まあ、単純に言えば、「自分が恐怖の対象(攻撃者)と同じになることによって、攻撃されないようになるという心理的カニズム」と云う事でしょうね。
 
話は飛躍しますが、ブロ友さんのmoさんのブログで、
moさんが「あなたの映画ベスト5は何か?」と尋ねられていたので、
私は、迷わずベスト1としてゴッドファーザーPARTⅡ」を選びました。
 

 
私がこの映画が大好きなのは、
最初はアメリカ社会のマイノリティとして、差別される側にあったイタリア系移民が、
その勢力を伸ばしていく過程において、
自分たちが残酷な迫害者に変わっていく矛盾を
見事に描き出していると思うからです。
百凡の映画が、「マイノリティ」=「弱者」=「善」という図式で捉えることが多いのとは、大いに異なった視点です。

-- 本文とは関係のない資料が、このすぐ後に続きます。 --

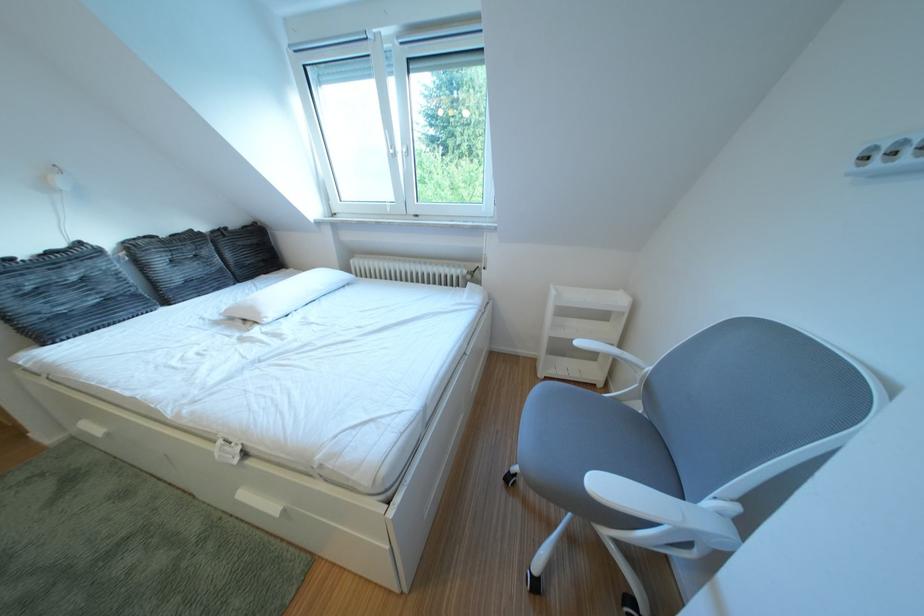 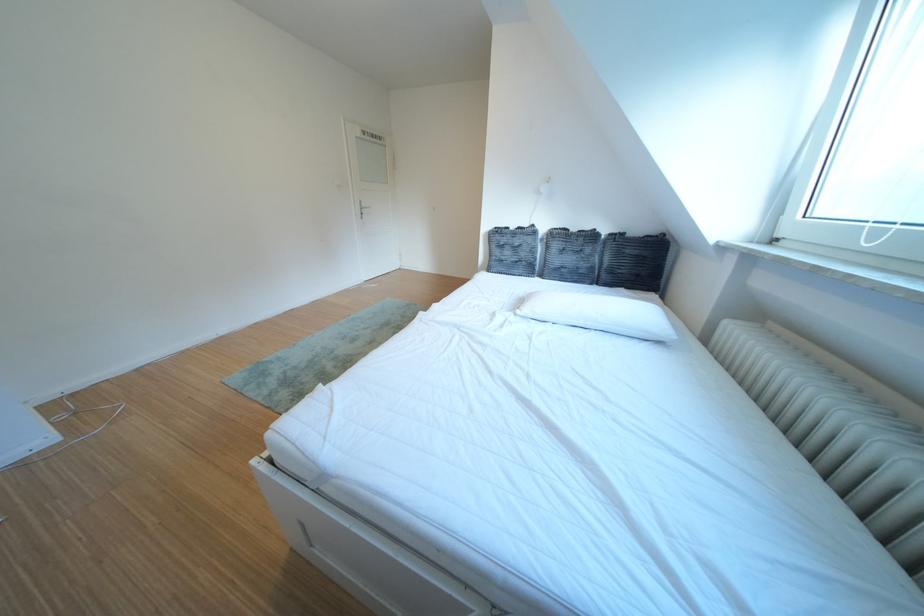 Find the pixel in the second image that matches point (284, 318) in the first image.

先日、このブログで取り上げたマイケル・ジャクソンの肌が、
だんだん白くなっていったのも(笑)、この「攻撃者との同一化」をいう概念で説明できるかもしれません。

私が、こういう事を書いているのには、
近年の中国と北朝鮮のことが念頭にあります。
最近の中国と北朝鮮の事件と、
それに対する日本人の皆様のブログでの反応を読んでみますと、
(少ない見聞の限りですが、)
この両国を「野蛮な国だ。」とか決めつけるそういった類のコメントが多い。
北朝鮮の現在の体制は、まさに異常としか言えないのは、
私も大いに共感するところです。
(あの国を、「労働者の天国」と宣伝した左翼知識人の責任はどうなるんでしょうか?)
でも、あれって、戦前のファシズムの時代の日本に酷似していませんか?
 
中国政府の少数民族への迫害や、日本との領土争いにおける強硬な態度にも、
20世紀までの日本をはじめとする列強諸国の侵略の辛い歴史の記憶が、
大きく影響を与えていることは確かです。
だからと言って、人権を侵害したり、
少数民族を迫害したりしたりしていいと言っているわけではありませんが、
長い侵略に苦しめられた彼らの歴史を考えると、
「攻撃者との同一化」という考え方が、
その心理を理解する助けになるのでは?と思い、
書いてみました。
 
例によって、少々アブナイねたですが、
ご感想、ご意見があれば、コメントしてくださいませ。